Your goal:
The listing below begins with the first line you should copy; stop after the line containing "Einfache Rückgabe", and drop every picture.
--
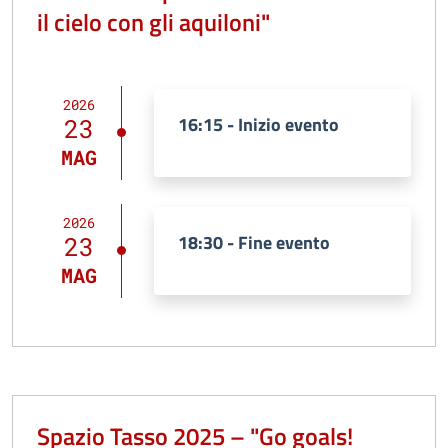
il cielo con gli aquiloni"
2026
16:15 - Inizio evento
23
MAG
2026
18:30 - Fine evento
23
MAG
Spazio Tasso 2025 – "Go goals!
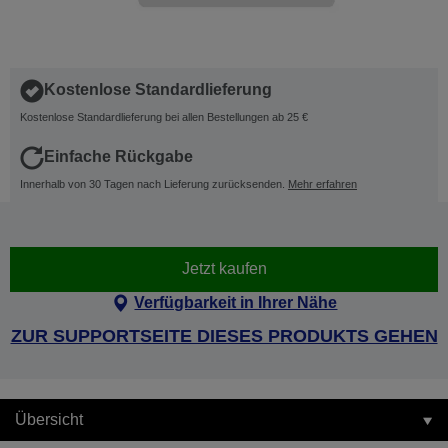
Kostenlose Standardlieferung
Kostenlose Standardlieferung bei allen Bestellungen ab 25 €
Einfache Rückgabe
Innerhalb von 30 Tagen nach Lieferung zurücksenden.
Mehr erfahren
Jetzt kaufen
Verfügbarkeit in Ihrer Nähe
ZUR SUPPORTSEITE DIESES PRODUKTS GEHEN
Übersicht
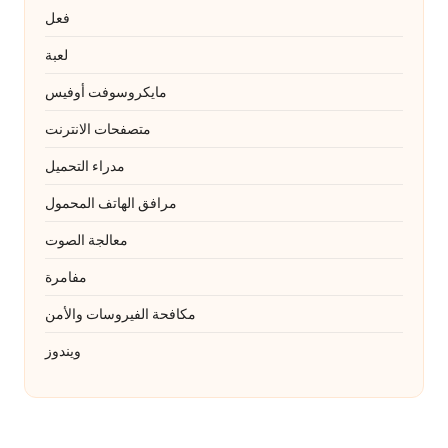
فعل
لعبة
مايكروسوفت أوفيس
متصفحات الانترنت
مدراء التحميل
مرافق الهاتف المحمول
معالجة الصوت
مفامرة
مكافحة الفيروسات والأمن
ويندوز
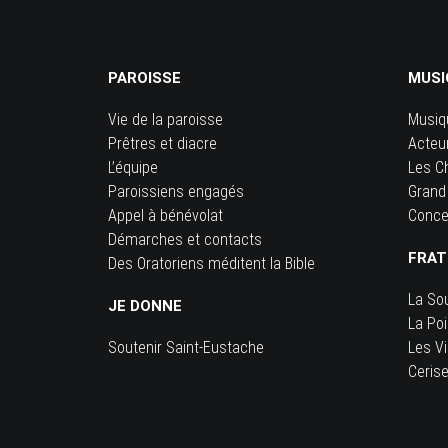
PAROISSE
MUSI
Vie de la paroisse
Musiq
Prêtres et diacre
Acteu
L’équipe
Les C
Paroissiens engagés
Grand
Appel à bénévolat
Conce
Démarches et contacts
FRAT
Des Oratoriens méditent la Bible
La So
JE DONNE
La Po
Soutenir Saint-Eustache
Les Vi
Ceris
--
Output for this task:
il cielo con gli aquiloni"
2026
16:15 - Inizio evento
23
MAG
2026
18:30 - Fine evento
23
MAG
Spazio Tasso 2025 – "Go goals!
Kostenlose Standardlieferung
Kostenlose Standardlieferung bei allen Bestellungen ab 25 €
Einfache Rückgabe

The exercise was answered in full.